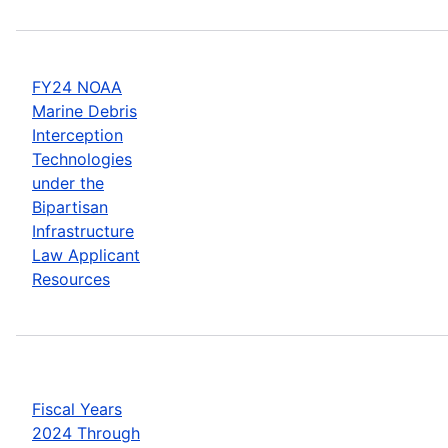
FY24 NOAA
Marine Debris
Interception
Technologies
under the
Bipartisan
Infrastructure
Law Applicant
Resources
Fiscal Years
2024 Through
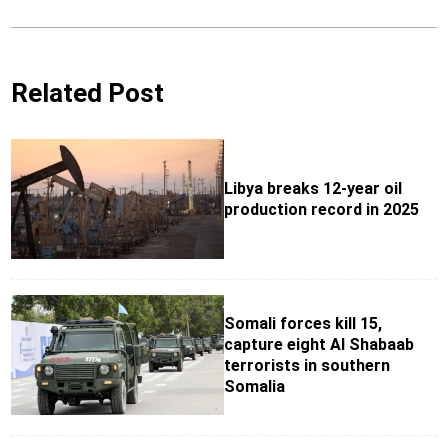
Related Post
Libya breaks 12-year oil
production record in 2025
Somali forces kill 15,
capture eight Al Shabaab
terrorists in southern
Somalia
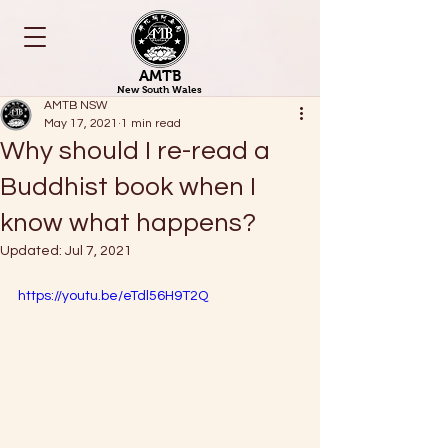
AMTB
New South Wales
AMTB NSW
May 17, 2021
1 min read
Why should I re-read a
Buddhist book when I
know what happens?
Updated:
Jul 7, 2021
https://youtu.be/eTdl56H9T2Q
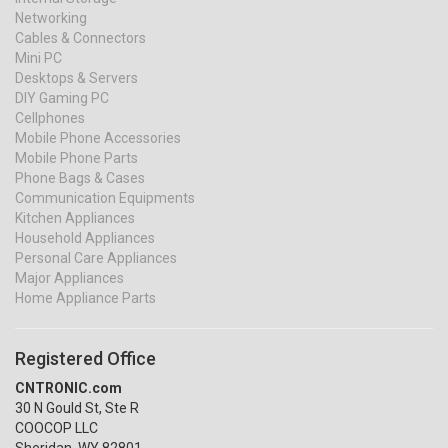
Networking
Cables & Connectors
Mini PC
Desktops & Servers
DIY Gaming PC
Cellphones
Mobile Phone Accessories
Mobile Phone Parts
Phone Bags & Cases
Communication Equipments
Kitchen Appliances
Household Appliances
Personal Care Appliances
Major Appliances
Home Appliance Parts
Registered Office
CNTRONIC.com
30 N Gould St, Ste R
COOCOP LLC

◆ ◆ ◆ ◆

__What you need to do__:
Return the listing verbatim; pictures are not part of the copy.

__Reply to the exercise__:
FY24 NOAA
Marine Debris
Interception
Technologies
under the
Bipartisan
Infrastructure
Law Applicant
Resources
Fiscal Years
2024 Through
Related Post
Libya breaks 12-year oil
production record in 2025
Somali forces kill 15,
capture eight Al Shabaab
terrorists in southern
Somalia
AMTB
New South Wales
AMTB NSW
May 17, 2021
1 min read
Why should I re-read a
Buddhist book when I
know what happens?
Updated:
Jul 7, 2021
https://youtu.be/eTdl56H9T2Q
Networking
Cables & Connectors
Mini PC
Desktops & Servers
DIY Gaming PC
Cellphones
Mobile Phone Accessories
Mobile Phone Parts
Phone Bags & Cases
Communication Equipments
Kitchen Appliances
Household Appliances
Personal Care Appliances
Major Appliances
Home Appliance Parts
Registered Office
CNTRONIC.com
30 N Gould St, Ste R
COOCOP LLC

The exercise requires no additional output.